If we are now given an arbitrary state of the combined system, $\ket{\chi}\in\H_{AB}$, what can we say about the state of $A$? If the state is not separable, we cannot obtain a pure state for $A$. But, nevertheless, we should be able to "forget" the larger system and restrict our considerations to $\H_A$ (e.g. because we know it won't interact with $\H_B$ further, because we can only measure system $A$ but not $B$, or whatever). The way this is done is by the partial trace1 over $B$ applied to the density matrix $\rho_{AB} = \ket{\chi}\bra{\chi}$:
$$ \rho_A = \tr_B(\rho_{AB})$$
which turns an operator on $\H_{AB}$ into an operator on $\H_A$ by "averaging/summing" over all basis vectors of $B$. The crucial point is that where $\rho_{AB}$ was the density matrix of a pure state, $\rho_A$ need not be - and, in fact, is not if $\ket{\chi}$ was not separable. $\rho_A$ is now a mixed state that has certain probabilities to be in the states $\ket{a_i}$ that appear in the normalized state $\ket{\chi} = \sum_{i,j}c_{ij}\ket{a_i}\otimes\ket{b_j}$. Quantitatively, the probability to be in the state $\ket{a_i}$ is by summing over all of $B$:
$$ p(\ket{a_i}) = \sum_j \lvert c_{ij} \rvert^2 \tag{1}$$
Altogether, we have obtained a mixed state (or "statistical ensemble") for the system from it being a subsystem of a larger system.

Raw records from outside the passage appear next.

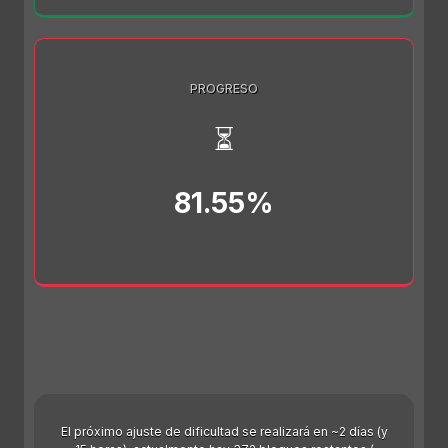
PROGRESO
⏳
81.55%
El próximo ajuste de dificultad se realizará en ~2 días (y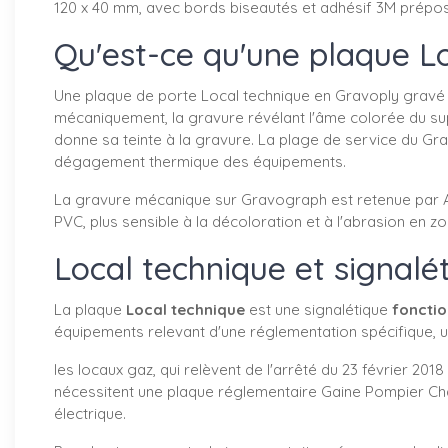
120 x 40 mm, avec bords biseautés et adhésif 3M préposé
Qu'est-ce qu'une plaque L
Une plaque de porte Local technique en Gravoply gravé e
mécaniquement, la gravure révélant l'âme colorée du su
donne sa teinte à la gravure. La plage de service du Gr
dégagement thermique des équipements.
La gravure mécanique sur Gravograph est retenue par Alup
PVC, plus sensible à la décoloration et à l'abrasion en z
Local technique et signalé
La plaque
Local technique
est une signalétique
fonctio
équipements relevant d'une réglementation spécifique, u
les locaux gaz, qui relèvent de l'arrêté du 23 février 201
nécessitent une plaque réglementaire Gaine Pompier Chauf
électrique.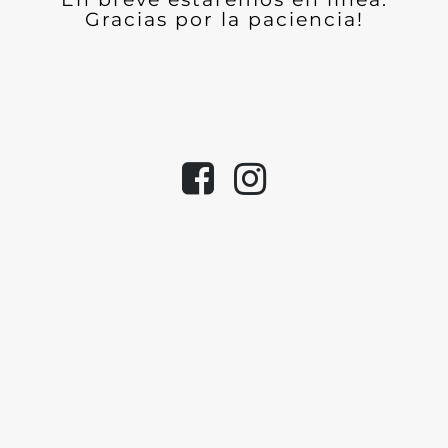
Gracias por la paciencia!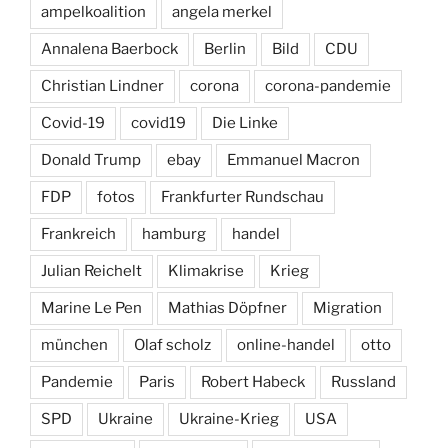
ampelkoalition
angela merkel
Annalena Baerbock
Berlin
Bild
CDU
Christian Lindner
corona
corona-pandemie
Covid-19
covid19
Die Linke
Donald Trump
ebay
Emmanuel Macron
FDP
fotos
Frankfurter Rundschau
Frankreich
hamburg
handel
Julian Reichelt
Klimakrise
Krieg
Marine Le Pen
Mathias Döpfner
Migration
münchen
Olaf scholz
online-handel
otto
Pandemie
Paris
Robert Habeck
Russland
SPD
Ukraine
Ukraine-Krieg
USA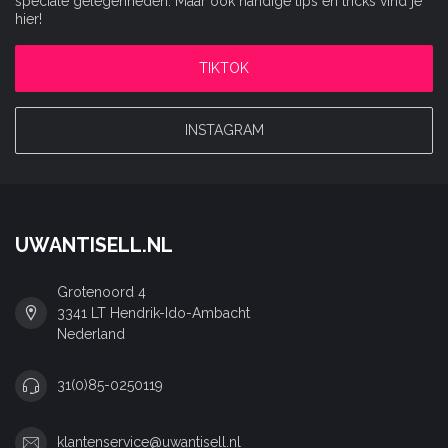
speciale gelegenheden. Maar ook handige tips en tricks vind je
hier!
TIKTOK
INSTAGRAM
UWANTISELL.NL
Grotenoord 4
3341 LT Hendrik-Ido-Ambacht
Nederland
31(0)85-0250119
klantenservice@uwantisell.nl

It also goes the other way around. Starting from a mixed state, i.e. a set of probabilities $p_i$ to be in $\ket{a_i}\in\H_A$, we may purify the state, i.e. construct an artificial larger space ${\H}$ in which it is an entangled pure state: We simply "square" the space, i.e. $\H := \H_A\otimes\H_A$ and define $\ket{\chi'} := \sum_i\sqrt{p_i}\ket{a_i}\otimes\ket{a_i}$. Comparing with $(1)$, we see that $c_{ij} = p_i\delta_{ij}$, and so $p(\ket{a_i}) = p_i$. Therefore, we have constructed a pure entangled state which gives back the original mixed state when going back to the subsystem.
Altogether, we have seen the equivalence of "having a mixed state" and "considering a subsystem of a larger system".
1Why the partial trace gives us the subsystem follows from its definition, if suitably written down, but lies in it reproducing $(1)$, which is simply the statistically correct way of "not caring" about the state of $B$:
Consider writing $\H_B = \bigoplus_j \mathbb{C}(\ket{b_j})$, which is just the statement that the $\ket{b_i}$ are a orthogonal basis, and thus $\H_{AB} = \bigoplus_j (\H_A \otimes \mathbb{C}\ket{b_j}$. Then, every operator $T : \H_{AB}\to\H_{AB}$ decomposes into the direct sum of operators $T_{kl} : \H_A \otimes \mathbb{C}\ket{b_k} \to \H_A \otimes \mathbb{C}\ket{b_l}$. We want those operators that act only on $\H_A$, since we want to forget about $B$. These are exactly those with $k = l$, and we sum them to get the partially traced operator on $\H_A$:
$$ T_A := \sum_{k} T_{kk} =: \tr_B(T)$$
A good check this is the correct way to obtain the density matrix is taking any density matrices $\rho_A : \H_A\to\H_A, \rho_B : \H_B\to\H_B$ where $\rho_B = \sum_j q_j \ket{b_j}\bra{b_j}$, and observing that $\rho := \rho_A\otimes\rho_B$ produces
$$ \tr_B(\rho) = \sum_j q_j \rho_A = \rho_A$$
and for general $\ket{\chi}$, it reproduces $(1)$. Thus, the partial trace is a convenient way to formulate the idea of summing over the basis vectors of $B$, effectively forgetting them, without leaving the density matrix formalism.